A list of duplicate images in the training set

Dear All,
I used Phashes to search for duplicate images with same or different GT. This may be also used to detect possible duplicates between Train and test set to avoid leakage.

The full Jupyter notebook is attached.

Regards,
duplicated-list-csv-file.zip (784.9 KB)

2 Likes

Hi,
I’ve checked the possible duplicates, mainly searching for those with different labels. The fact that the hashes match doesn’t necessarily mean that the images are the same.
There are 104 cases that match the hash, 103 where 2 images match, and 3 in one case. There are 3 cases where the labels do not match, in one of them the images are different (a collision of hashes). In the other 2 cases the same image (with different ID) was labeled as NEV and MEL.

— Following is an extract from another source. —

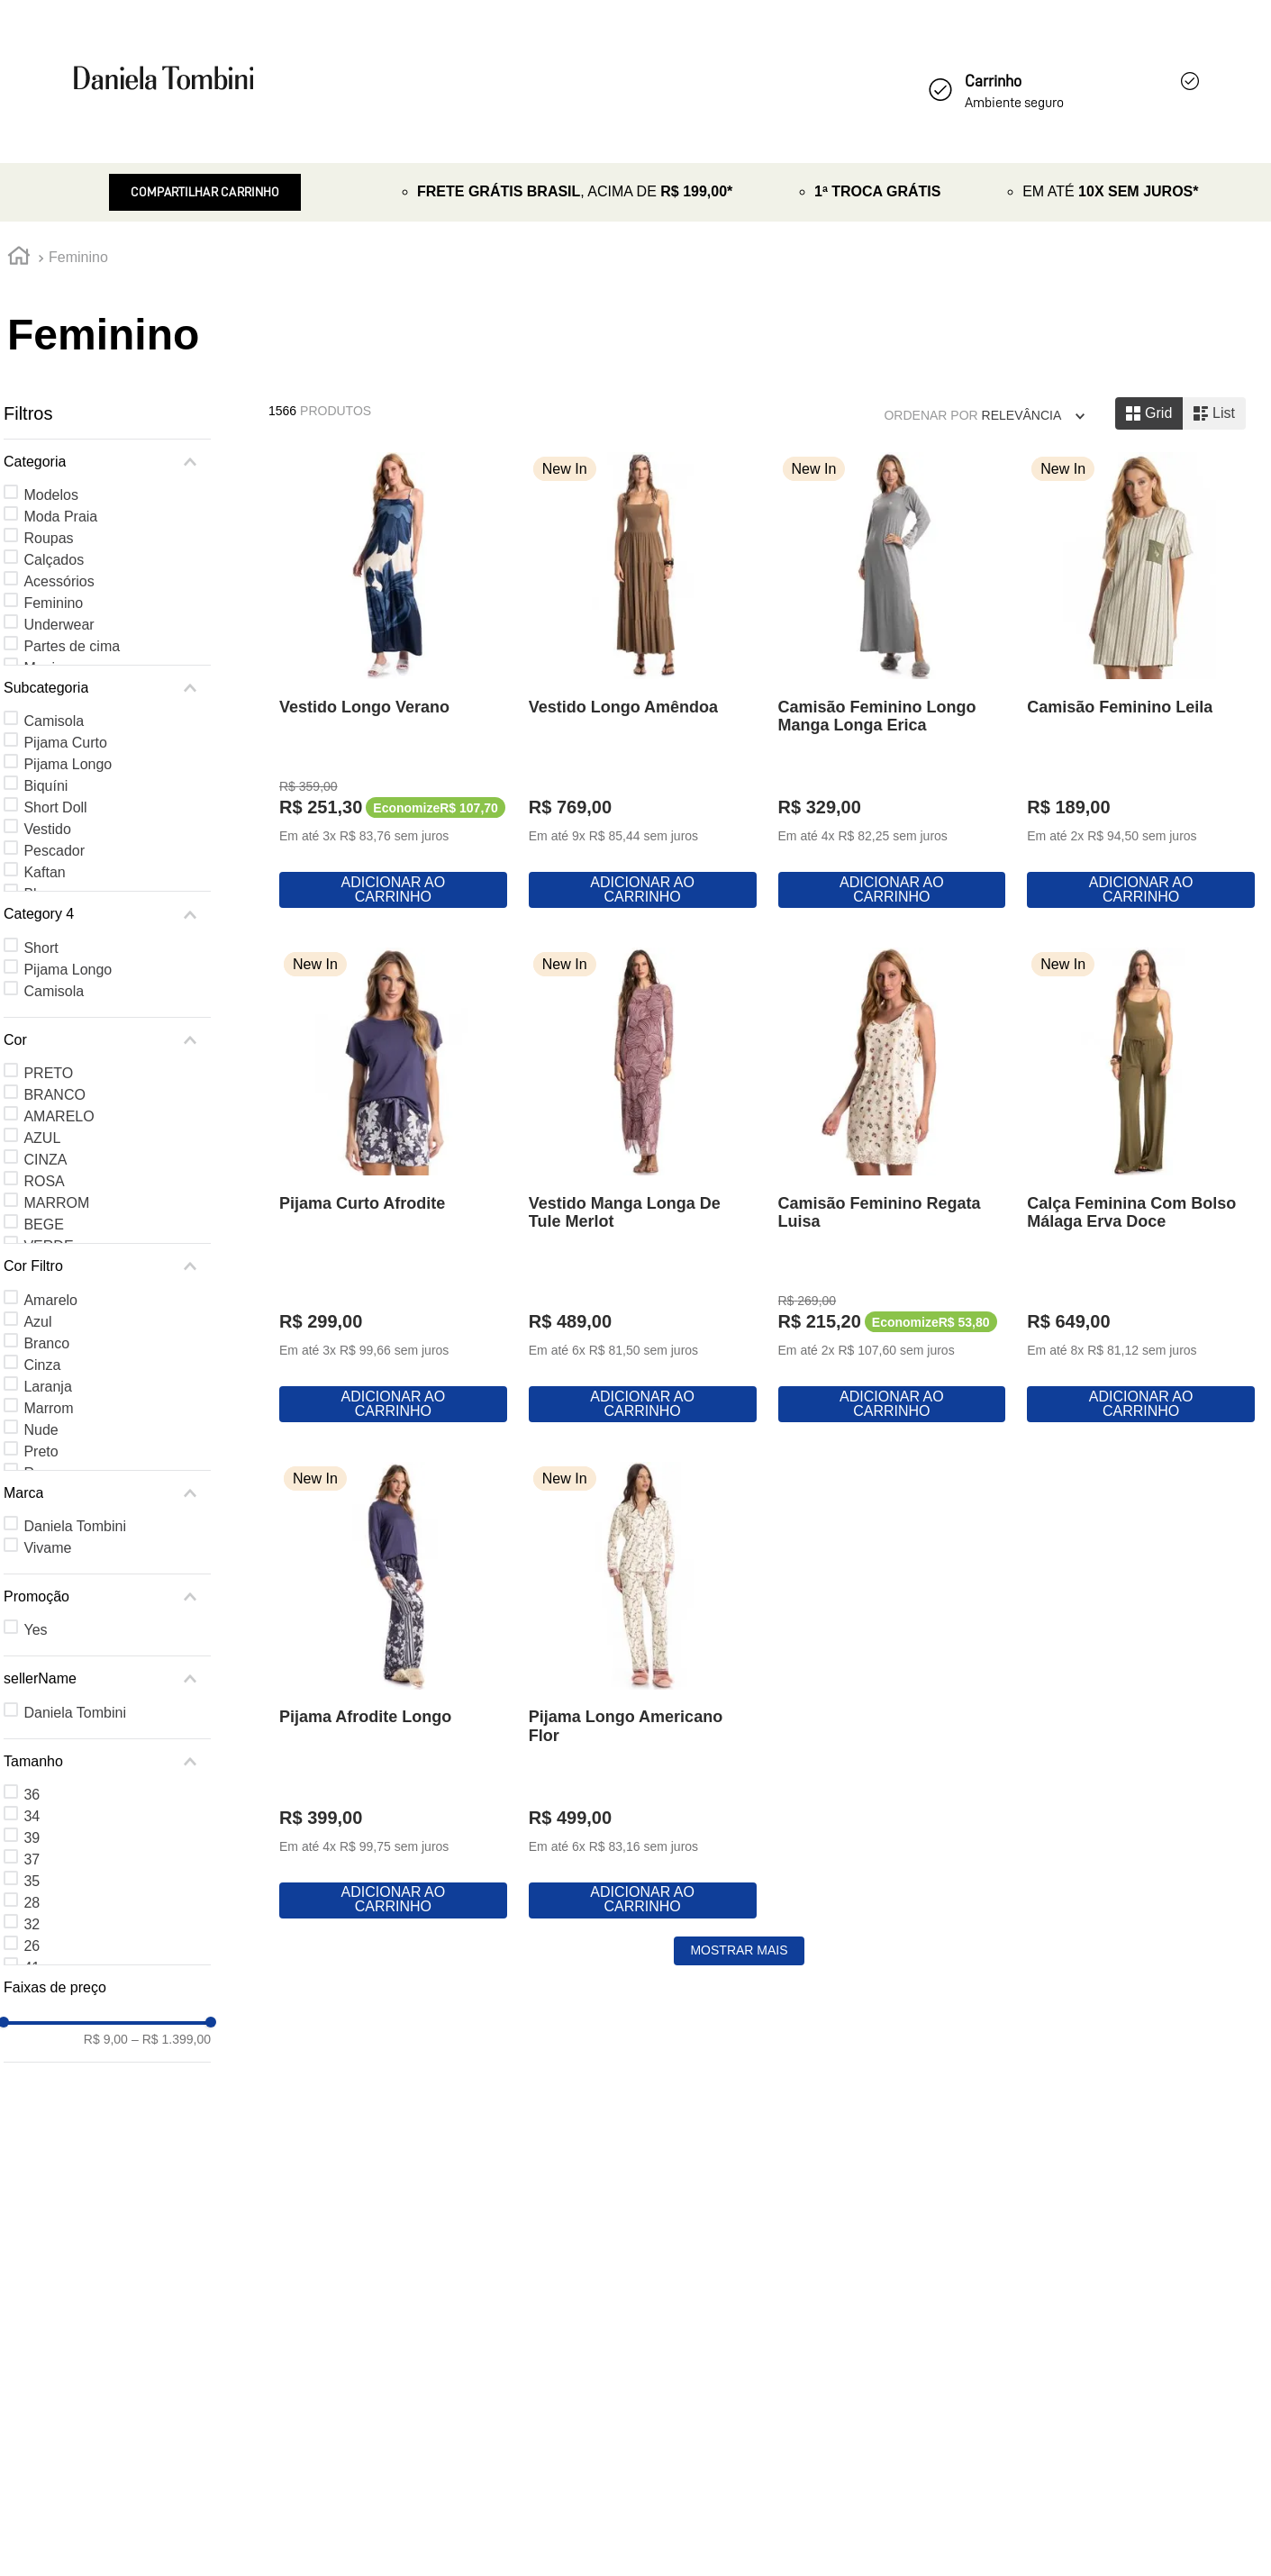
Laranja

Hashes collision: (‘ISIC_0060085.jpg’, ‘1_NV’), (‘ISIC_0053484.jpg’, ‘4_BKL’)
Double labeling:
Case 1: (‘ISIC_0069013.jpg’, ‘1_NV’), (‘ISIC_0071017.jpg’, ‘0_MEL’)
Case 2: (‘ISIC_0067980.jpg’, ‘1_NV’), (‘ISIC_0067502.jpg’, ‘0_MEL’)

This issue should be reviewed further before the new dataset is published on the ISIC platform. The analysis performed by @deeponcologyai was very useful.

Best regards,

1 Like

Eduardo Pérez hello,
are you saying that there is only 2 cases that are double labeling, please confirm.

Hi @alla1g2f0 ,
Reproducing the work of @deeponcologyai I have obtained these 2 cases with the same images and different tags.

1 Like

A pending task in this topic would be manually reviewing the rest of the images whose hashes matched

1 Like

Hello,

I can confirm the images correspond to the diagnostic class MEL.

Sorry for any inconveniences.

We will make sure we check the rest of the hash collisions for any other diagnostic inconsistencies.

Marc Combalia

2 Likes

so there is a duplicated in the training data?